## ASSIGNMENT
Word for word, set down the lines from the one that contains "detect and localize" through the final line of the data; no pictures belong in the copy.

## SUPPLIED MATERIAL
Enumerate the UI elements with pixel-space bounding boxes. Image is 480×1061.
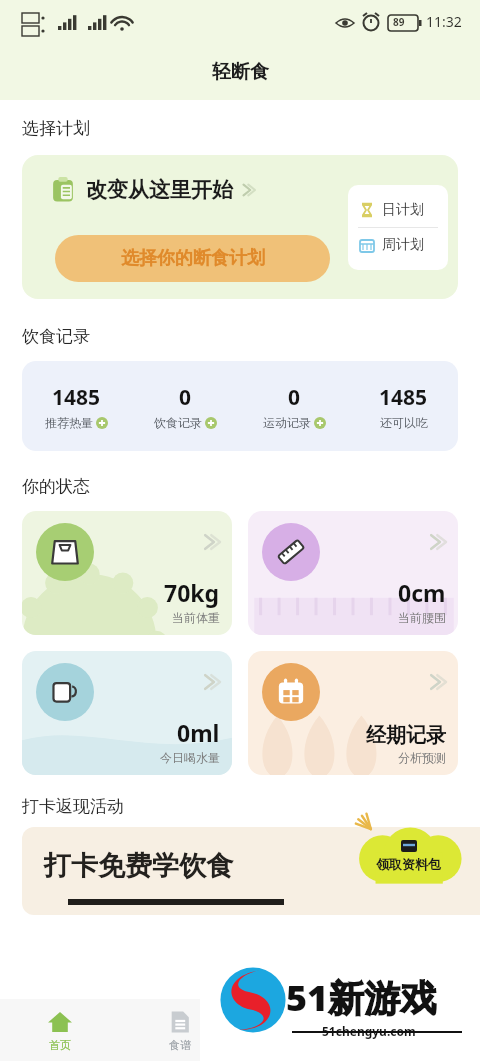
- staticText: 还可以吃: [380, 415, 428, 430]
- staticText: 饮食记录: [154, 415, 202, 430]
- button[interactable]: 详情: [22, 511, 232, 635]
- staticText: 首页: [49, 1038, 71, 1052]
- button[interactable]: 详情: [428, 673, 446, 691]
- staticText: 0: [179, 383, 192, 412]
- staticText: 周计划: [382, 236, 424, 254]
- button[interactable]: 详情: [202, 533, 220, 551]
- staticText: 你的状态: [22, 476, 90, 497]
- button[interactable]: 1485: [22, 361, 458, 451]
- staticText: 当前体重: [172, 610, 220, 625]
- staticText: 日计划: [382, 201, 424, 219]
- button[interactable]: 日计划: [348, 193, 448, 227]
- button[interactable]: 首页: [0, 999, 120, 1061]
- staticText: 1485: [52, 383, 101, 412]
- button[interactable]: 1485: [349, 383, 458, 430]
- button[interactable]: 详情: [22, 651, 232, 775]
- staticText: 51chengyu.com: [322, 1023, 416, 1039]
- staticText: 当前腰围: [398, 610, 446, 625]
- staticText: 分析预测: [398, 750, 446, 765]
- staticText: 轻断食: [212, 60, 269, 84]
- button[interactable]: 详情: [248, 511, 458, 635]
- button[interactable]: 详情: [248, 651, 458, 775]
- staticText: 饮食记录: [22, 326, 90, 347]
- staticText: 51新游戏: [286, 973, 437, 1022]
- button[interactable]: 0: [240, 383, 349, 430]
- button[interactable]: 周计划: [348, 228, 448, 262]
- staticText: 0: [288, 383, 301, 412]
- staticText: 11:32: [426, 12, 462, 31]
- button[interactable]: 详情: [428, 533, 446, 551]
- staticText: 打卡免费学饮食: [44, 849, 233, 883]
- button[interactable]: 标签: [360, 999, 480, 1061]
- staticText: 运动记录: [263, 415, 311, 430]
- button[interactable]: 打卡免费学饮食: [22, 827, 480, 915]
- staticText: 今日喝水量: [160, 750, 220, 765]
- staticText: 选择计划: [22, 118, 90, 139]
- button[interactable]: 详情: [202, 673, 220, 691]
- staticText: 0ml: [177, 717, 220, 748]
- button[interactable]: 选择你的断食计划: [55, 235, 330, 282]
- staticText: 推荐热量: [45, 415, 93, 430]
- button[interactable]: 标签: [240, 999, 360, 1061]
- staticText: 改变从这里开始: [86, 177, 233, 203]
- staticText: 70kg: [164, 577, 220, 608]
- staticText: 食谱: [169, 1038, 191, 1052]
- button[interactable]: 1485: [22, 383, 131, 430]
- staticText: 选择你的断食计划: [121, 247, 265, 270]
- staticText: 领取资料包: [376, 856, 441, 872]
- staticText: 打卡返现活动: [22, 796, 124, 817]
- button[interactable]: 食谱: [120, 999, 240, 1061]
- button[interactable]: 改变从这里开始: [22, 155, 458, 299]
- staticText: 1485: [379, 383, 428, 412]
- staticText: 89: [393, 15, 405, 29]
- staticText: 经期记录: [366, 723, 446, 748]
- staticText: 0cm: [398, 577, 446, 608]
- button[interactable]: 0: [131, 383, 240, 430]
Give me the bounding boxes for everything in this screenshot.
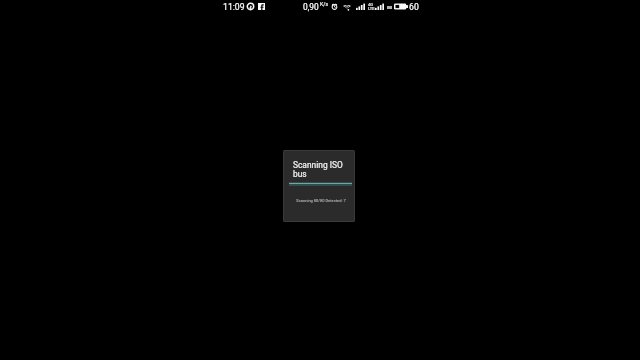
staticText: K/s bbox=[320, 1, 329, 7]
other: Mobile signal bbox=[375, 3, 384, 10]
other: Facebook bbox=[258, 3, 265, 10]
staticText: 60 bbox=[409, 2, 419, 12]
staticText: 11:09 bbox=[223, 2, 245, 12]
button[interactable]: Scanning ISO bus bbox=[283, 150, 355, 222]
staticText: Scanning 80/80 Detected: 7 bbox=[285, 198, 355, 203]
staticText: Scanning ISO bus bbox=[293, 160, 343, 179]
staticText: 4G bbox=[368, 2, 374, 7]
other: Wi-Fi bbox=[343, 3, 351, 10]
staticText: 0,90 bbox=[303, 2, 319, 12]
other: Alarm set bbox=[331, 3, 338, 10]
other: Notification bbox=[247, 3, 254, 10]
other: Battery 60 percent bbox=[394, 3, 408, 10]
staticText: LTE bbox=[368, 6, 375, 11]
other: Mobile signal bbox=[356, 3, 365, 10]
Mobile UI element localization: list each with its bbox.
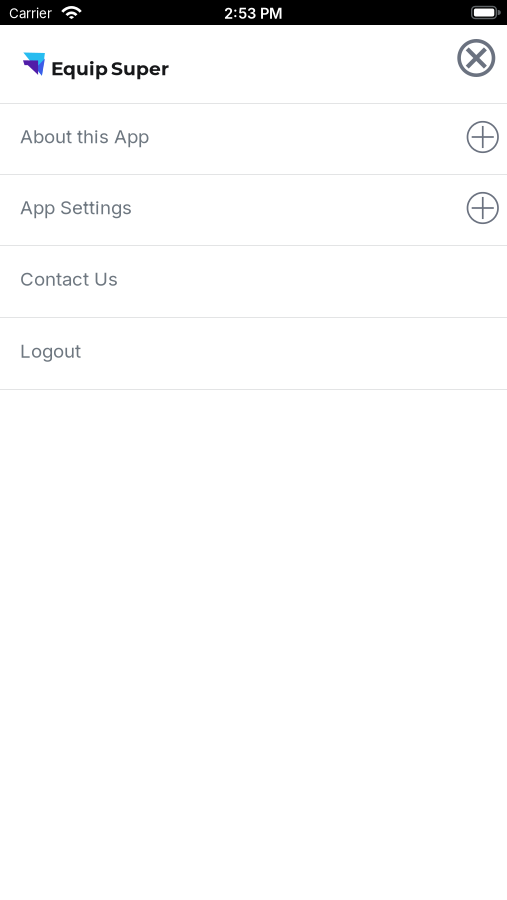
- button[interactable]: App Settings: [0, 175, 507, 245]
- staticText: Super: [111, 57, 169, 80]
- staticText: App Settings: [20, 196, 132, 218]
- staticText: Equip: [51, 57, 108, 80]
- staticText: Contact Us: [20, 268, 118, 290]
- button[interactable]: Logout: [0, 318, 507, 389]
- staticText: Logout: [20, 340, 81, 362]
- button[interactable]: Close: [459, 41, 494, 75]
- staticText: Carrier: [9, 6, 52, 21]
- button[interactable]: Contact Us: [0, 246, 507, 317]
- staticText: 2:53 PM: [224, 5, 283, 22]
- staticText: About this App: [20, 126, 149, 148]
- button[interactable]: About this App: [0, 104, 507, 174]
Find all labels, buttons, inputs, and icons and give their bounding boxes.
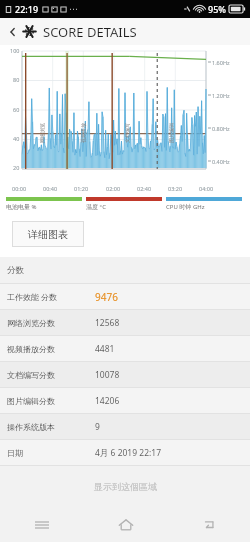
staticText: 00:00 bbox=[12, 185, 27, 192]
staticText: 0.80Hz bbox=[212, 125, 230, 132]
staticText: 9 bbox=[95, 421, 100, 433]
staticText: 14206 bbox=[95, 395, 120, 407]
staticText: SCORE DETAILS bbox=[43, 23, 137, 41]
staticText: 00:40 bbox=[43, 185, 58, 192]
staticText: 02:40 bbox=[137, 185, 152, 192]
staticText: 图片编辑分数 bbox=[7, 396, 55, 406]
button[interactable]: 工作效能 分数 bbox=[0, 284, 250, 309]
staticText: 1.60Hz bbox=[212, 59, 230, 66]
staticText: 10078 bbox=[95, 369, 120, 381]
staticText: 02:00 bbox=[106, 185, 121, 192]
staticText: 视频播放 bbox=[80, 123, 86, 143]
staticText: 01:20 bbox=[74, 185, 89, 192]
staticText: 文档编写分数 bbox=[7, 370, 55, 380]
staticText: 详细图表 bbox=[28, 228, 68, 241]
button[interactable]: Recents bbox=[0, 508, 84, 542]
button[interactable]: 网络浏览分数 bbox=[0, 310, 250, 335]
staticText: 80 bbox=[13, 76, 20, 83]
staticText: 操作系统版本 bbox=[7, 422, 55, 432]
staticText: 日期 bbox=[7, 448, 23, 458]
staticText: 40 bbox=[13, 135, 20, 142]
staticText: 95% bbox=[208, 3, 226, 15]
staticText: 工作效能 分数 bbox=[7, 291, 58, 302]
staticText: CPU 时钟 GHz bbox=[166, 203, 205, 211]
staticText: ⋯ bbox=[69, 4, 78, 14]
staticText: 60 bbox=[13, 106, 20, 113]
staticText: 4月 6 2019 22:17 bbox=[95, 447, 162, 459]
staticText: 显示到这個區域 bbox=[94, 481, 157, 492]
staticText: 网络浏览分数 bbox=[7, 318, 55, 328]
staticText: 04:00 bbox=[199, 185, 214, 192]
staticText: 03:20 bbox=[168, 185, 183, 192]
staticText: 12568 bbox=[95, 317, 120, 329]
staticText: 0.40Hz bbox=[212, 158, 230, 165]
staticText: 网络浏览 bbox=[39, 123, 45, 143]
staticText: 9476 bbox=[95, 290, 118, 304]
staticText: 100 bbox=[10, 47, 20, 54]
button[interactable]: Home bbox=[84, 508, 167, 542]
staticText: 图片编辑 bbox=[168, 123, 174, 143]
staticText: 分数 bbox=[7, 265, 24, 276]
button[interactable]: 视频播放分数 bbox=[0, 336, 250, 361]
button[interactable]: 日期 bbox=[0, 440, 250, 465]
staticText: 温度 °C bbox=[86, 203, 106, 211]
staticText: 20 bbox=[13, 164, 20, 171]
staticText: 1.20Hz bbox=[212, 92, 230, 99]
staticText: 4481 bbox=[95, 343, 115, 355]
staticText: 文档编写 bbox=[124, 123, 130, 143]
staticText: 视频播放分数 bbox=[7, 344, 55, 354]
button[interactable]: 图片编辑分数 bbox=[0, 388, 250, 413]
button[interactable]: 操作系统版本 bbox=[0, 414, 250, 439]
button[interactable]: Back bbox=[4, 23, 22, 41]
button[interactable]: 详细图表 bbox=[12, 221, 84, 247]
staticText: 电池电量 % bbox=[6, 203, 37, 211]
button[interactable]: Back bbox=[167, 508, 250, 542]
staticText: 22:19 bbox=[15, 3, 39, 15]
button[interactable]: 文档编写分数 bbox=[0, 362, 250, 387]
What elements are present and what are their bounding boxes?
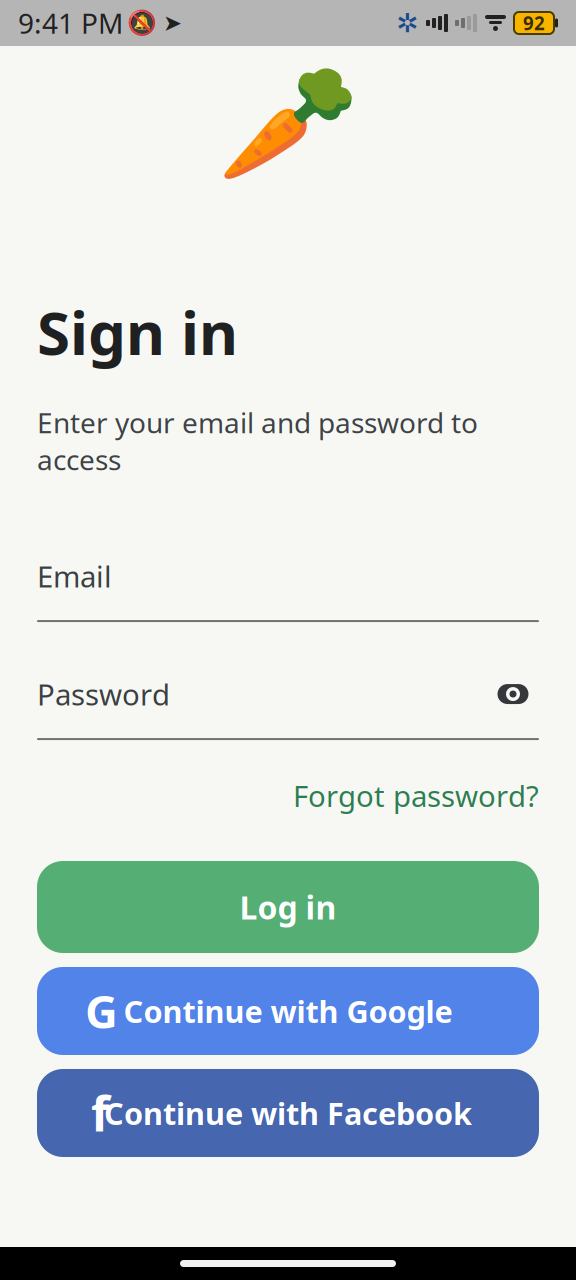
staticText: G xyxy=(85,981,118,1041)
staticText: Forgot password? xyxy=(293,776,539,815)
staticText: f xyxy=(91,1081,110,1145)
staticText: Log in xyxy=(240,886,336,928)
button[interactable]: Continue with Facebook xyxy=(37,1069,539,1157)
staticText: Email xyxy=(37,557,112,596)
button[interactable]: Log in xyxy=(37,861,539,953)
staticText: Password xyxy=(37,675,170,714)
staticText: ➤ xyxy=(163,10,182,36)
staticText: 92 xyxy=(523,11,545,35)
staticText: Continue with Google xyxy=(124,991,452,1031)
staticText: ✲ xyxy=(396,8,418,38)
staticText: 🔕 xyxy=(127,9,157,37)
button[interactable]: Show password xyxy=(487,674,539,714)
staticText: 🥕 xyxy=(216,58,360,190)
button[interactable]: Forgot password? xyxy=(293,770,539,821)
staticText: Enter your email and password to access xyxy=(37,404,478,478)
button[interactable]: Continue with Google xyxy=(37,967,539,1055)
staticText: Sign in xyxy=(37,292,238,372)
staticText: 9:41 PM xyxy=(18,4,123,42)
staticText: Continue with Facebook xyxy=(104,1093,472,1133)
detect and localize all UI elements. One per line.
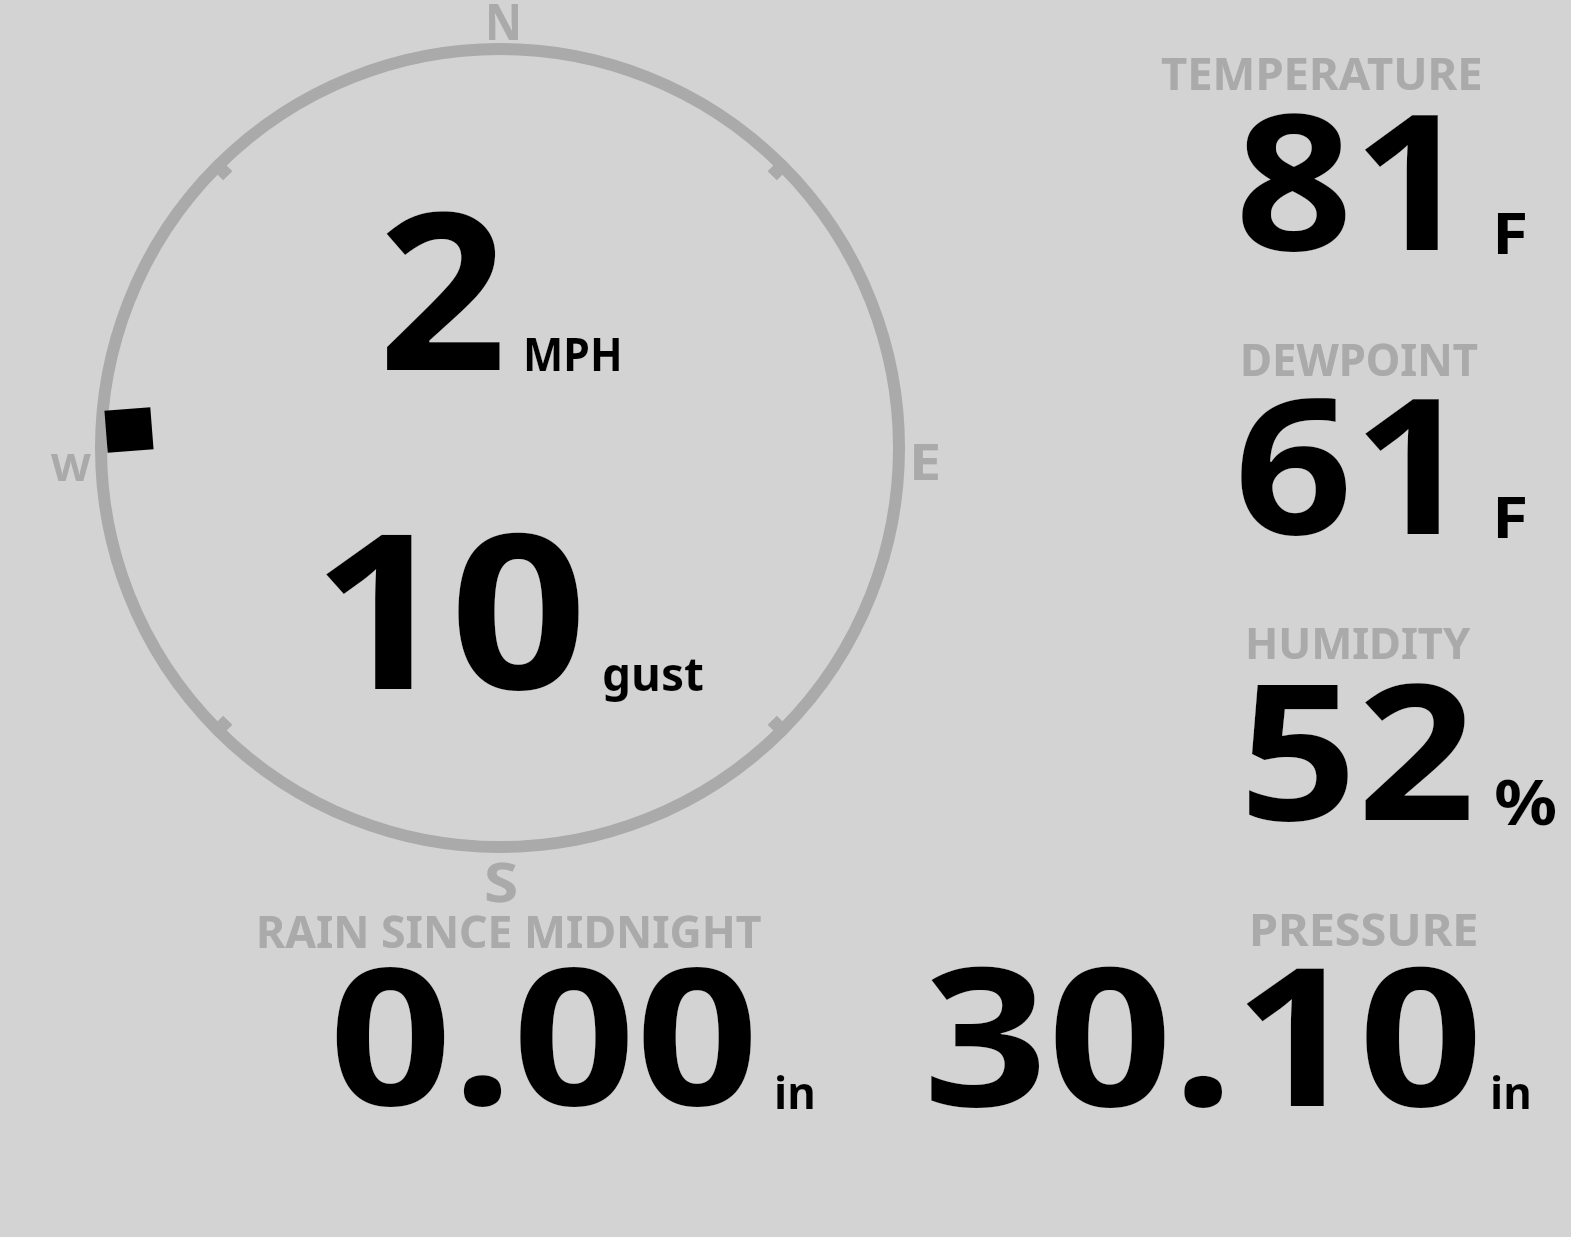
staticText: 30.10 [923,900,1484,1163]
staticText: W [51,440,91,492]
staticText: PRESSURE [1249,898,1479,959]
staticText: in [774,1062,816,1122]
staticText: DEWPOINT [1240,327,1478,389]
button[interactable]: Humidity 52 percent [1150,614,1490,844]
staticText: E [909,427,941,495]
staticText: 2 [378,136,508,434]
staticText: 61 [1234,332,1473,589]
staticText: S [484,844,518,918]
other: Wind direction dial [0,0,1571,1237]
button[interactable]: Dewpoint 61 degrees Fahrenheit [1150,330,1490,560]
staticText: RAIN SINCE MIDNIGHT [256,900,762,961]
button[interactable]: Wind 2 miles per hour, gusting 10 [96,44,904,852]
button[interactable]: Temperature 81 degrees Fahrenheit [1150,44,1490,274]
staticText: 81 [1235,48,1472,305]
staticText: gust [602,642,705,705]
staticText: 52 [1239,619,1477,875]
button[interactable]: Rain since midnight 0.00 inches [250,900,830,1125]
button[interactable]: Pressure 30.10 inches [900,900,1500,1125]
staticText: F [1492,192,1528,271]
staticText: in [1490,1062,1532,1122]
staticText: TEMPERATURE [1161,42,1483,103]
staticText: HUMIDITY [1245,612,1471,671]
staticText: MPH [523,322,623,385]
staticText: F [1492,476,1528,555]
staticText: 0.00 [329,901,760,1160]
staticText: % [1494,759,1557,843]
staticText: 10 [312,459,588,752]
staticText: N [485,0,522,55]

## REPLY TO THE EXERCISE
detect and localize all UI elements. One per line.
staticText: 30.10 [923,900,1484,1163]
staticText: W [51,440,91,492]
staticText: PRESSURE [1249,898,1479,959]
staticText: in [774,1062,816,1122]
staticText: DEWPOINT [1240,327,1478,389]
button[interactable]: Humidity 52 percent [1150,614,1490,844]
staticText: E [909,427,941,495]
staticText: 2 [378,136,508,434]
staticText: 61 [1234,332,1473,589]
staticText: S [484,844,518,918]
other: Wind direction dial [0,0,1571,1237]
button[interactable]: Dewpoint 61 degrees Fahrenheit [1150,330,1490,560]
staticText: RAIN SINCE MIDNIGHT [256,900,762,961]
button[interactable]: Wind 2 miles per hour, gusting 10 [96,44,904,852]
button[interactable]: Temperature 81 degrees Fahrenheit [1150,44,1490,274]
staticText: 81 [1235,48,1472,305]
staticText: gust [602,642,705,705]
staticText: 52 [1239,619,1477,875]
button[interactable]: Rain since midnight 0.00 inches [250,900,830,1125]
button[interactable]: Pressure 30.10 inches [900,900,1500,1125]
staticText: F [1492,192,1528,271]
staticText: in [1490,1062,1532,1122]
staticText: TEMPERATURE [1161,42,1483,103]
staticText: HUMIDITY [1245,612,1471,671]
staticText: MPH [523,322,623,385]
staticText: F [1492,476,1528,555]
staticText: 0.00 [329,901,760,1160]
staticText: % [1494,759,1557,843]
staticText: 10 [312,459,588,752]
staticText: N [485,0,522,55]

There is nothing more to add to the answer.